How to add a lambda function?

This article assumes familiarity with Presto’s lambda functions.

Introduction

Velox supports lambda functions which are used to implement computations over arrays and maps. Lambda functions are higher order functions that take arguments which are functions themselves. For example, the filter() function takes an array or a map and a predicate and returns a subset of the array or map elements which pass the predicate. The transform() function takes an array and a function, applies that function to each element of the array and returns an array of results.

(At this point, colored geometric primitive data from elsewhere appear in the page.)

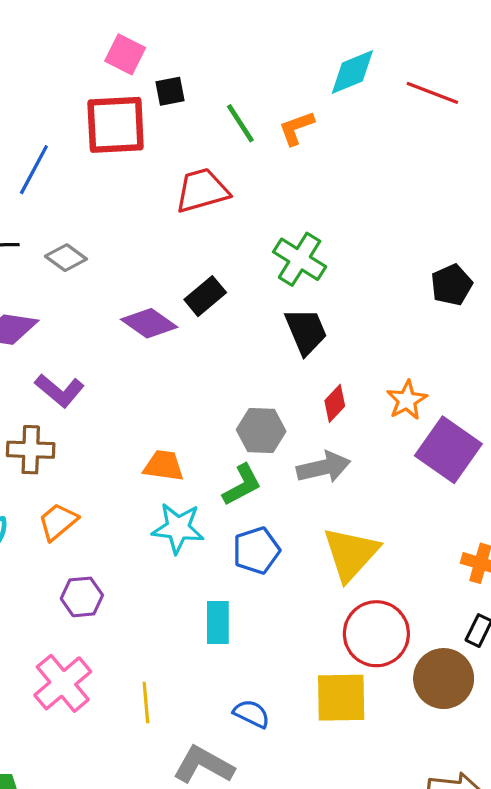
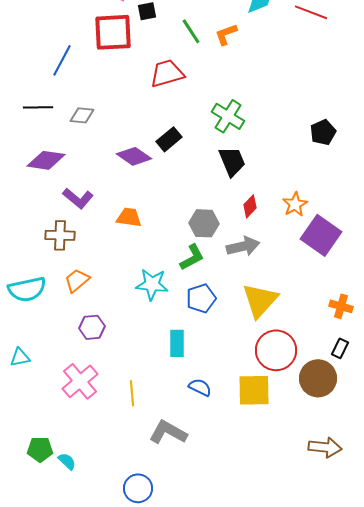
gray diamond: (66, 258) -> (82, 115), turned -30
orange trapezoid: (164, 466) -> (129, 217), moved
blue semicircle: (252, 714) -> (200, 387), moved

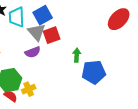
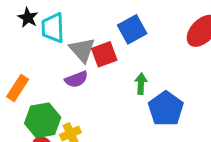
blue square: (43, 15) -> (132, 29), moved
blue pentagon: (94, 72) -> (166, 109), turned -30

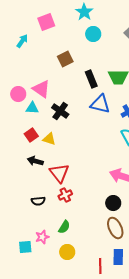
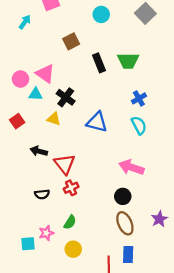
blue triangle: (100, 104) -> (97, 122), moved
red square: (31, 135) -> (17, 121), moved
yellow triangle: (49, 139) -> (54, 119), moved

Here is an example of using filter and transform functions in Presto SQL:

> select filter(array[1, 2, 3, 4], x -> x % 2 = 0);
 [2, 4]

> select transform(array[1, 2, 3, 4], x -> x * 2)
 [2, 4, 6, 8]

“x -> x % 2 = 0” is a lambda expression. It consists of a signature and a body separated by an “arrow”. Notice that in Presto SQL the signature of a lambda consists only of argument names. Argument types are inferred from the context, e.g. from the type of the array argument of “filter”.

Lambdas may use captures to access any column in the scope of the enclosing function. Let’s say we have a dataset with an array column “a” and an integer column “b”:

a: array(integer)

b: integer

[1, 2, 3, 4]

3

[3, 1, 5, 6, 7]

4

We can filter the array “a” to keep only elements that are greater than or equal to “b”:

> select filter(a, x -> x >= b)

[3, 4]
[5, 6, 7]

Here, “b” in the lambda expression is the capture. Lambda expressions can use zero or more captures.

Further, it is possible to apply different lambda expressions to different rows in the dataset. For example, we can filter the array “a” to keep even elements if “b” is even and odd elements if “b” is odd.

> select filter(a, if(b % 2 == 0, x -> x % 2 == 0, x % 2 == 1))

[1, 3]
[6]

Note: At the time of writing Presto didn’t support this syntax.

Function Vector

In Velox, lambda functions must be implemented as vector functions. These receive their lambda inputs as vectors of type FUNCTION. For example, the “filter” function receives two vectors: a vector of type ARRAY and another vector of type FUNCTION.

Function type is a nested type whose children contain lambda argument types followed by lambda return type. The exact type of the lambda argument of the “filter” function above is FUNCTION(INTEGER(), BOOLEAN()).

Function vectors are implemented using the FunctionVector class. These vectors store callable objects that represent executable lambda expressions in a compact form. In most cases lambda expression is the same for all rows, but it is possible for different rows to be associated with different lambdas as we have seen above. FunctionVector stores a list of different lambdas along with a set of rows each lambda applies to. Each lambda is represented as an object of type Callable which allows for evaluating the lambda on a set of rows.

class Callable {
  bool hasCapture() const;

  void apply(
      const SelectivityVector& rows,
      BufferPtr wrapCapture,
      exec::EvalCtx& context,
      const std::vector<VectorPtr>& args,
      VectorPtr& result);
};

The “apply” method of Callable is similar to the “apply” method of VectorFunction as it takes a set of rows to evaluate on and a list of vectors representing the input data. For example, the “filter” function uses Callable::apply to evaluate the lambda on the elements of the input array. In this case, “rows” represents the rows of the elements vector and “args” contains a single elements vector. The “result” is a boolean vector which has “true” value for the elements which pass the predicate and “false” value for the elements which do not.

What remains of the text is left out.